**PROBLEM DESCRIPTION:**
Give the lines below again exactly, starting with the line that holds "Lai šī tīmekļvietne" and going on through the line that holds "Consejo Directivo actual".

Saved entries
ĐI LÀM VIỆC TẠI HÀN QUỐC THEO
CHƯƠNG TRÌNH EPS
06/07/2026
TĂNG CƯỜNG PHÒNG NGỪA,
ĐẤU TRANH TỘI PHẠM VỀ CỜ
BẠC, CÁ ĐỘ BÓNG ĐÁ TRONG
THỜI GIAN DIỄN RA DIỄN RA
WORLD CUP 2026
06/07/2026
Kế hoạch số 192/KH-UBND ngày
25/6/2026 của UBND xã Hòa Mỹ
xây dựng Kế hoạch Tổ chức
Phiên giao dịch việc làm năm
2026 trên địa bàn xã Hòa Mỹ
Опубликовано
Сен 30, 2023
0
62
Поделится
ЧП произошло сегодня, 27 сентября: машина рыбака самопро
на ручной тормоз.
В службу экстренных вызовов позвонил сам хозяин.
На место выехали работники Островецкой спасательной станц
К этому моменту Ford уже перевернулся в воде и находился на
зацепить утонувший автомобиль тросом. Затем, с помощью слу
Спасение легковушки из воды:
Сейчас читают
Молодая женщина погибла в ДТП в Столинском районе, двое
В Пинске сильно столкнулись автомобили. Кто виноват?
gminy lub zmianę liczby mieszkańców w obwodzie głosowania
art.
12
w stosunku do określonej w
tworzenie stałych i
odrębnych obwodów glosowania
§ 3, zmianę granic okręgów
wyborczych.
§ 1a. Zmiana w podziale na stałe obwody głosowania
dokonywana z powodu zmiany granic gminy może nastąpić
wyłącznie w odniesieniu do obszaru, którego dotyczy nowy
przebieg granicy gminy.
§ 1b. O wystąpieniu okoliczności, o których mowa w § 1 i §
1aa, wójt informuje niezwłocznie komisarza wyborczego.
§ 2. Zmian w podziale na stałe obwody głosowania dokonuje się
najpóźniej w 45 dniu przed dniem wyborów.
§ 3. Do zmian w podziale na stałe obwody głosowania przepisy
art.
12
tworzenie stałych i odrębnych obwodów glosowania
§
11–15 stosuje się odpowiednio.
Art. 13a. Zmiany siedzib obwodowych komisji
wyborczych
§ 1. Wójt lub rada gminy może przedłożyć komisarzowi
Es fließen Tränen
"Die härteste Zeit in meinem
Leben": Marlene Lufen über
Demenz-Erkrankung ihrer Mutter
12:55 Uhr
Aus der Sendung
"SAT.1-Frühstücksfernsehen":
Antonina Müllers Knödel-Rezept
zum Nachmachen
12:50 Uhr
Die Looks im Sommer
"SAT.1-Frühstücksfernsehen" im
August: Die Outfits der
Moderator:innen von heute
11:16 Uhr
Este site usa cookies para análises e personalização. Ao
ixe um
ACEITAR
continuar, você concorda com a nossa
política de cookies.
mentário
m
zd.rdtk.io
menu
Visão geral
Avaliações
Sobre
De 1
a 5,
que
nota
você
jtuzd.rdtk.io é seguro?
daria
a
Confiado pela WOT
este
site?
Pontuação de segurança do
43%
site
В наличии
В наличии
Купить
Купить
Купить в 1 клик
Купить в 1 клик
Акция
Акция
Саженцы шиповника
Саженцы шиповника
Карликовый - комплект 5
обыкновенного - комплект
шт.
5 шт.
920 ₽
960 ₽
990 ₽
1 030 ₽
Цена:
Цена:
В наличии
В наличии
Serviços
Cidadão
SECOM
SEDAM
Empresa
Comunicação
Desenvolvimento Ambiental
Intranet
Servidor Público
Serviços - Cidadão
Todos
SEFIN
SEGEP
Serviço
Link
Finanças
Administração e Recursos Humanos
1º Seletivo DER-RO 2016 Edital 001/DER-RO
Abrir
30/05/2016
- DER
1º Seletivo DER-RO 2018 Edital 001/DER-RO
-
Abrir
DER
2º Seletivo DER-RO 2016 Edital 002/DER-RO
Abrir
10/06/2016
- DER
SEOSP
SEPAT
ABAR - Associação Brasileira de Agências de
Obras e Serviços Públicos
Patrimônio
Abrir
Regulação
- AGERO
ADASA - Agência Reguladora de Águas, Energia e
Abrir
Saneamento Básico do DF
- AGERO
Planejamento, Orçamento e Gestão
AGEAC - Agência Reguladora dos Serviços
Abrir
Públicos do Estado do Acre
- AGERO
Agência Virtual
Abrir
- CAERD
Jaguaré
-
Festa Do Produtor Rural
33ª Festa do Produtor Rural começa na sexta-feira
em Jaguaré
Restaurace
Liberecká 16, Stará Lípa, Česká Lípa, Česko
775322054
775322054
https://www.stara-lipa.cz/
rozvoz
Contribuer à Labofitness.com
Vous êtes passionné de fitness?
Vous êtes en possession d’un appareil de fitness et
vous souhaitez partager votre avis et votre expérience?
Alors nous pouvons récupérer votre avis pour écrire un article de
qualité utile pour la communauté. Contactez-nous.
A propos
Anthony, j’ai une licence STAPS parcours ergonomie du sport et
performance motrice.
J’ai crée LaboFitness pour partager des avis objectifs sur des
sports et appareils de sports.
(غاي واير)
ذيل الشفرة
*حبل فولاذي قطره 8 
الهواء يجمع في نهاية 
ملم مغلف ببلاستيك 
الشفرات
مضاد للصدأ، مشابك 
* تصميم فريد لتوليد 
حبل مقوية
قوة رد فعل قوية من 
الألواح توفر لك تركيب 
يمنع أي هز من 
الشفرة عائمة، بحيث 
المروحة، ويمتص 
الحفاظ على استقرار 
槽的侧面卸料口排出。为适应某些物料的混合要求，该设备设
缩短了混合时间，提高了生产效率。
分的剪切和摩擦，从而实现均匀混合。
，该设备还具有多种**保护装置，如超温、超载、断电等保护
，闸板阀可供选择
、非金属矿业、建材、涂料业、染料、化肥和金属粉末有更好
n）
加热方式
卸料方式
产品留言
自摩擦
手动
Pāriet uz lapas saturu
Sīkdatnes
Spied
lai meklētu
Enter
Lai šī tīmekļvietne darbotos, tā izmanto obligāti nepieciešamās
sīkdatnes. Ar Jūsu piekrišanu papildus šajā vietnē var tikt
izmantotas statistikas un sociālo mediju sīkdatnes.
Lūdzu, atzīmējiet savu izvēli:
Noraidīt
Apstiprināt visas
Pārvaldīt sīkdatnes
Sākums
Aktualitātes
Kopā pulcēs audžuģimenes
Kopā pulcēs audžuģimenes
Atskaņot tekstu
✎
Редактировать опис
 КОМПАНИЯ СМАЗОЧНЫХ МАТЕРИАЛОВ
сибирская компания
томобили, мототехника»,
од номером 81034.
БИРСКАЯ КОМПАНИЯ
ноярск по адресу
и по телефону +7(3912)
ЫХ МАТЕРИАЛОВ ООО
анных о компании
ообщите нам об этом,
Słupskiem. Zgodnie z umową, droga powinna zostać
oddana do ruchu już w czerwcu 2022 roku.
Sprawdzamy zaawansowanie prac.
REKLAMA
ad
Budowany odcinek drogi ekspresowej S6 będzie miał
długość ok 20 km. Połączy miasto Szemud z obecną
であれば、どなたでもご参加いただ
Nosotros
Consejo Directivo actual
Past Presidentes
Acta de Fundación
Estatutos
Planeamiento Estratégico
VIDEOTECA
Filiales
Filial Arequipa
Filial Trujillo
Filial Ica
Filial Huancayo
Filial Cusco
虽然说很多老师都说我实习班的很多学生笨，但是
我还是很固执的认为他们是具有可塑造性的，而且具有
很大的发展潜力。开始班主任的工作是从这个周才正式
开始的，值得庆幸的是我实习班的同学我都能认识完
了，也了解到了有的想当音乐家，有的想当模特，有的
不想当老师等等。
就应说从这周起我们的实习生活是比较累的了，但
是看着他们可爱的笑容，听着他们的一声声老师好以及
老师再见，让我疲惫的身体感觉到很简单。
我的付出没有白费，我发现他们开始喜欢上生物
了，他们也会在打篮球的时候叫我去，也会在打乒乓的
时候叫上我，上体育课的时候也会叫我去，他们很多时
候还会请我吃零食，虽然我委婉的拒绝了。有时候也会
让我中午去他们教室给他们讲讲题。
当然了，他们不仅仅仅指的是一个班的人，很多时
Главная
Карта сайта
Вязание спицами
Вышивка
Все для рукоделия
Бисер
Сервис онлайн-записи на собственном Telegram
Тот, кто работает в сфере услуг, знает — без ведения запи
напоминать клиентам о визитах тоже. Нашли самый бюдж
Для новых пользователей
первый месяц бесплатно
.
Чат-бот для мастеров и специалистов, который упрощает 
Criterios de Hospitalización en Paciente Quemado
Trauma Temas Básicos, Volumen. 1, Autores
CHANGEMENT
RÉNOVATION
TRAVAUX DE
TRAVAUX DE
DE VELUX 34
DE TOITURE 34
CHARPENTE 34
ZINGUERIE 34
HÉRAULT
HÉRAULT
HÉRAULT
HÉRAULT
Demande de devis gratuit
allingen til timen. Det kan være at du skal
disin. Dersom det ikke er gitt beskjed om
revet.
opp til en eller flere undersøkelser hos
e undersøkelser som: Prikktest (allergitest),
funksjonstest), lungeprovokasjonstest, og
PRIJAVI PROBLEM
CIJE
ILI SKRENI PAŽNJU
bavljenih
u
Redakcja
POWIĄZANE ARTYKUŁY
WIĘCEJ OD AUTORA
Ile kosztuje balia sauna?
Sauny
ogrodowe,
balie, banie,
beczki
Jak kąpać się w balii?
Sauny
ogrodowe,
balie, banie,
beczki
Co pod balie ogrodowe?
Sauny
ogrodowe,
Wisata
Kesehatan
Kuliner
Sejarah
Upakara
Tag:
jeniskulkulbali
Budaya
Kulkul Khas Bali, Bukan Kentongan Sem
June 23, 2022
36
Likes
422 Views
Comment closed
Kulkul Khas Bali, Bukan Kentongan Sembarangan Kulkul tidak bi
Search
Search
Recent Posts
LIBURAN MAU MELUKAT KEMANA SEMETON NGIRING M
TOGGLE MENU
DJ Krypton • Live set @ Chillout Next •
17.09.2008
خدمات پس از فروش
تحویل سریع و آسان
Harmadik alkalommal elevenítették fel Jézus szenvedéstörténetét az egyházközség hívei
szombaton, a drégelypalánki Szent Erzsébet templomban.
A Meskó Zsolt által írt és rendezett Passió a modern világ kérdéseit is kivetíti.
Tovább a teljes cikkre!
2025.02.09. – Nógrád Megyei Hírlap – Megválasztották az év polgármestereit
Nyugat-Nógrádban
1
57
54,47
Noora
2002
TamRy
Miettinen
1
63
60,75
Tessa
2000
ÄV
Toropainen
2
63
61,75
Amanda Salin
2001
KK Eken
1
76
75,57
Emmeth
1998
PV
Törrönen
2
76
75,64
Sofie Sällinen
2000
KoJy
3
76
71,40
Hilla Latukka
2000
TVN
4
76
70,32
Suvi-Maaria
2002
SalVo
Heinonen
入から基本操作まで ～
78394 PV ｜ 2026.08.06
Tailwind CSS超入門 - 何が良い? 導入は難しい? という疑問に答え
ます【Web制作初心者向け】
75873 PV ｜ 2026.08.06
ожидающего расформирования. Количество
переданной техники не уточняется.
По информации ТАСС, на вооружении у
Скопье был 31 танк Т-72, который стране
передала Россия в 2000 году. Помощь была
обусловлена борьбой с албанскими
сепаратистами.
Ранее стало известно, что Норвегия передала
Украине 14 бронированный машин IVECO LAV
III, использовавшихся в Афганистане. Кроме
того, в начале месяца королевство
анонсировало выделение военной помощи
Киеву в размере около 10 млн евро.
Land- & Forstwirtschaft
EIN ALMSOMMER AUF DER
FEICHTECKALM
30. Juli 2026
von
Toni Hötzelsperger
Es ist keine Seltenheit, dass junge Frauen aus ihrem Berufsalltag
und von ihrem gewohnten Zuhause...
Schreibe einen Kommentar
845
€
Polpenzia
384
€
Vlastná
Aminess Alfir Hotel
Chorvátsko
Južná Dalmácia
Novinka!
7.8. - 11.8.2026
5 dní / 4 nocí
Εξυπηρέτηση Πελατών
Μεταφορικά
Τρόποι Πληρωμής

**THE COMPLETED TASK:**
Lai šī tīmekļvietne darbotos, tā izmanto obligāti nepieciešamās
sīkdatnes. Ar Jūsu piekrišanu papildus šajā vietnē var tikt
izmantotas statistikas un sociālo mediju sīkdatnes.
Lūdzu, atzīmējiet savu izvēli:
Noraidīt
Apstiprināt visas
Pārvaldīt sīkdatnes
Sākums
Aktualitātes
Kopā pulcēs audžuģimenes
Kopā pulcēs audžuģimenes
Atskaņot tekstu
✎
Редактировать опис
 КОМПАНИЯ СМАЗОЧНЫХ МАТЕРИАЛОВ
сибирская компания
томобили, мототехника»,
од номером 81034.
БИРСКАЯ КОМПАНИЯ
ноярск по адресу
и по телефону +7(3912)
ЫХ МАТЕРИАЛОВ ООО
анных о компании
ообщите нам об этом,
Słupskiem. Zgodnie z umową, droga powinna zostać
oddana do ruchu już w czerwcu 2022 roku.
Sprawdzamy zaawansowanie prac.
REKLAMA
ad
Budowany odcinek drogi ekspresowej S6 będzie miał
długość ok 20 km. Połączy miasto Szemud z obecną
であれば、どなたでもご参加いただ
Nosotros
Consejo Directivo actual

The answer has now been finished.